Disentangled Gradient Harmonizing Mechanism for Weakly-Supervised Medical Annotations
- Date:10/19
- Team: Yi Xu, Tiancheng Lin, Jiancheng Yang, Wen Gu, Guozheng Xu, Canqian Yang, Yuanfan Guo, Shaofei Qin
Brief Introduction
On October 13-17, at the 22nd MICCAI (22nd International Conference on Medical Image Computing & Computer Assisted Intervention) held in Shenzhen, the team of Associate Professor Xu Yi in Institute of Image Communication and Network Engineering has won good grades in DigestPath 2019(Digestive-System Pathological Detection and Segmentation Challenge 2019). They won the second place (1st Runner Up) in the signet cell detection and the fourth in colonoscopy tissue segmentation and classification. The award-winning team members under the guidance of Associate Professor Xu Yi are graduate students Lin Tiancheng, Yang Jiancheng, Gu Wen, Xu Guozhen and undergraduates Yang Canqian, Guo Yuanfan and Qin Shaofei, a total of 7 students.
Competition overview
Digestpath 2019 challenge is hosted by Sensetime, Histo Pathology Diagnostic Center, Ruijin Hospital, Xijing Hospital and Shanghai Songjiang District Central Hospital. The goal of the challenge is to set up tasks for evaluating automatic algorithms on signet ring cell detection and colonoscopy tissue screening from digestive system pathological images.

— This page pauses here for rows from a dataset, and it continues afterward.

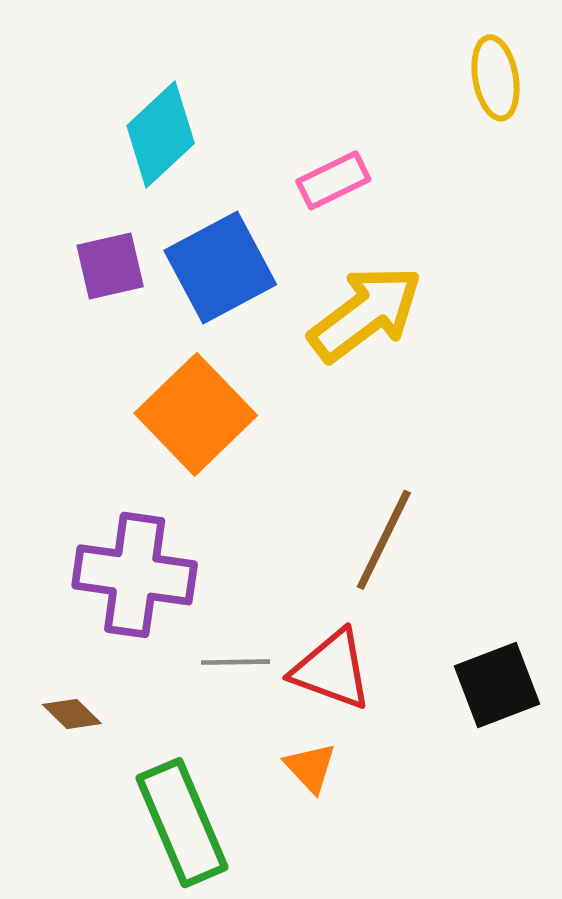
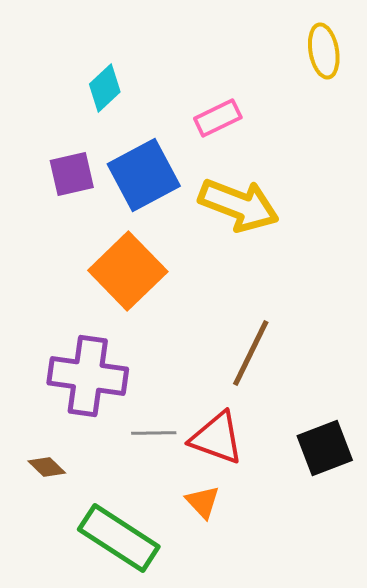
cyan diamond: (161, 134) -> (105, 88), size x0.7
yellow arrow: (366, 313) -> (239, 205), turned 58
green rectangle: (182, 823) -> (119, 538), turned -34

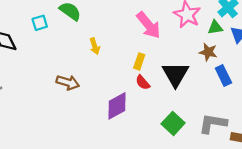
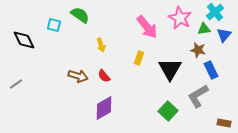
cyan square: (40, 23) -> (54, 25), turned 32
red semicircle: (143, 82) -> (104, 76), moved
purple diamond: (117, 106) -> (104, 108), moved
gray L-shape: (213, 123) -> (198, 96), moved, turned -40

This is the first challenge and first public dataset on signet ring cell detection and colonoscopy tissue screening. Releasing the large quantity of expert-level annotations on digestive-system pathological images will substantially advance the research on automatic pathological object detection and lesion segmentation.

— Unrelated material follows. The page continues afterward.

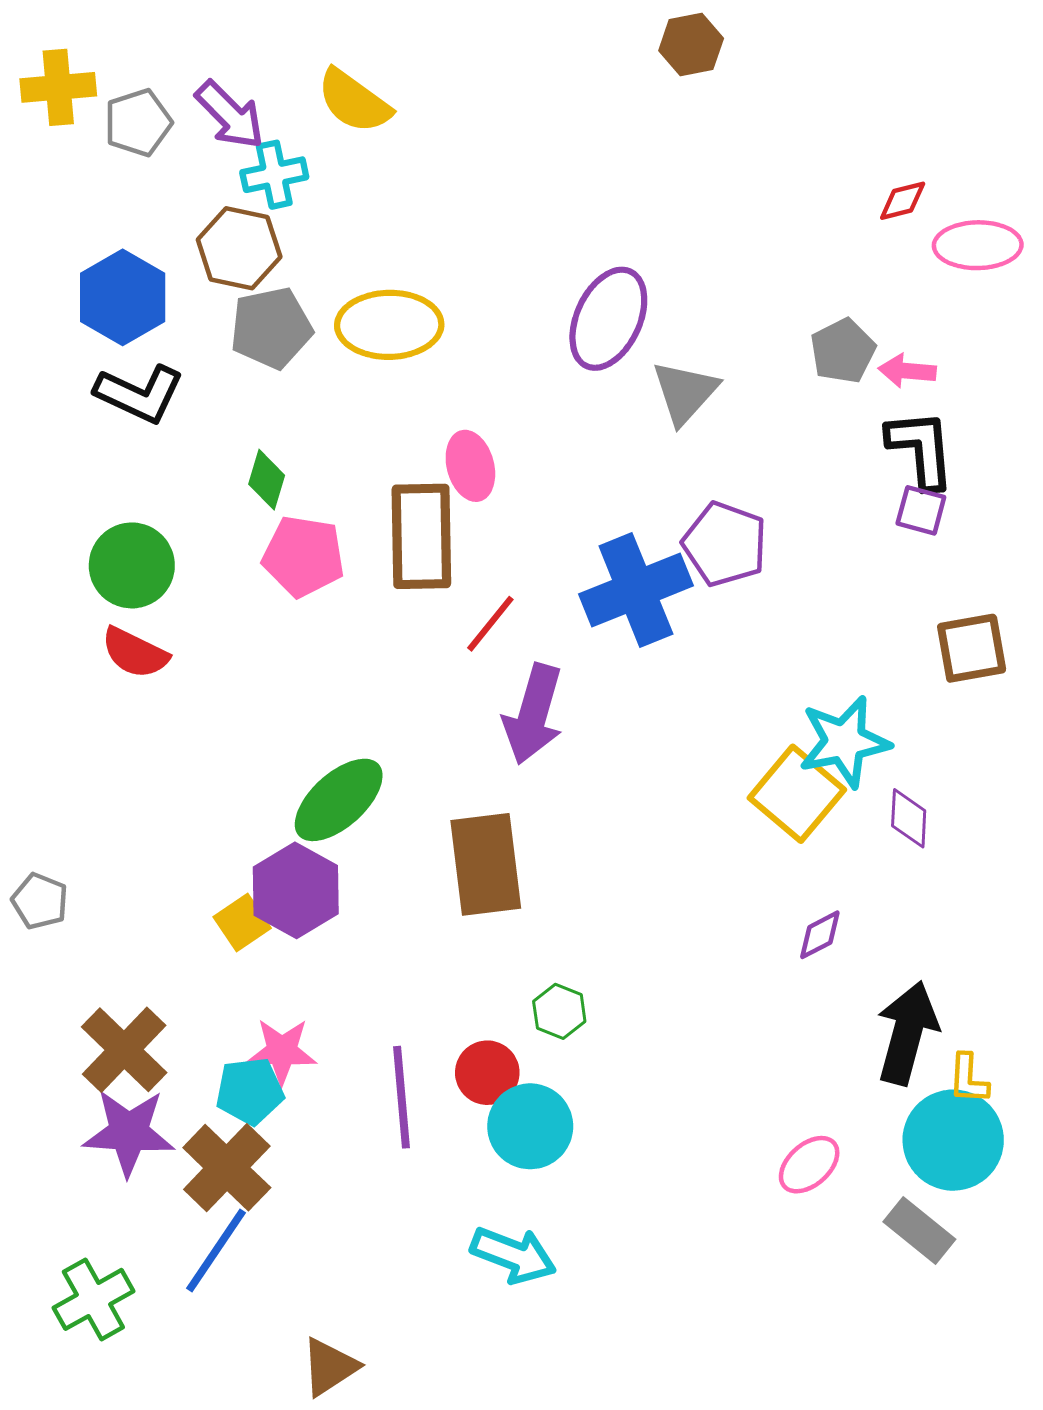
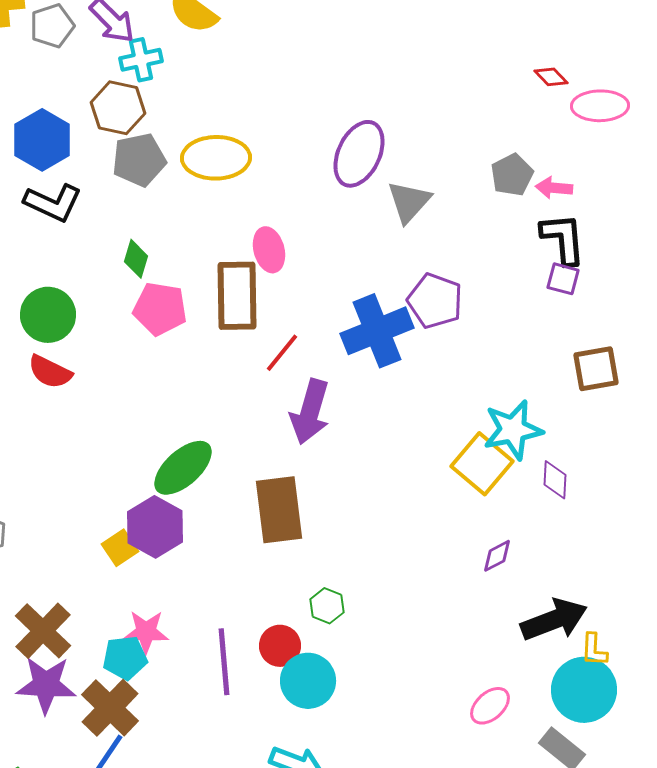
red diamond: (903, 201) -> (551, 77), turned 60
black arrow: (907, 1033) -> (554, 620), turned 54

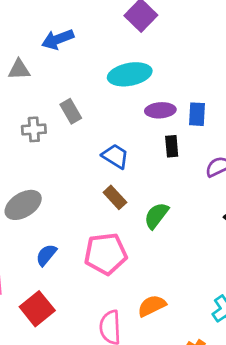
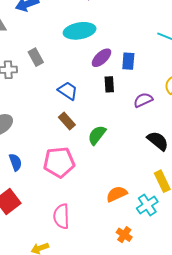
purple ellipse: (160, 110) -> (101, 58), turned -40
blue semicircle: (46, 255) -> (15, 162), turned 120
orange semicircle: (152, 306) -> (117, 194), moved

Award-winning algorithm introduction
The detection model proposes a solution to the partial labeling problem in signet cell detection. A novel decoupled gradient harmonizing loss (DGHM-loss) is advanced to calculate the gradient harmonizing loss for different regions. Therefore, the model can solve the optimization deviation and model over-fitting problems incurred by partial annotation, and finally improve the recall rate and robustness in the weakly supervised problem which commonly exists in medical images.
Extended reading
MICCAI is a comprehensive academic conference organized by the Medical Image Computing and Computer Assisted Intervention Society, which is currently recognized as a comprehensive academic conference in the fields of medical imaging computing (MIC) and computer-assisted intervention (CAI). It is the top international conference in the fields of medical imaging computing, medical robots, artificial intelligence, assisted intervention, and computational biomedicine.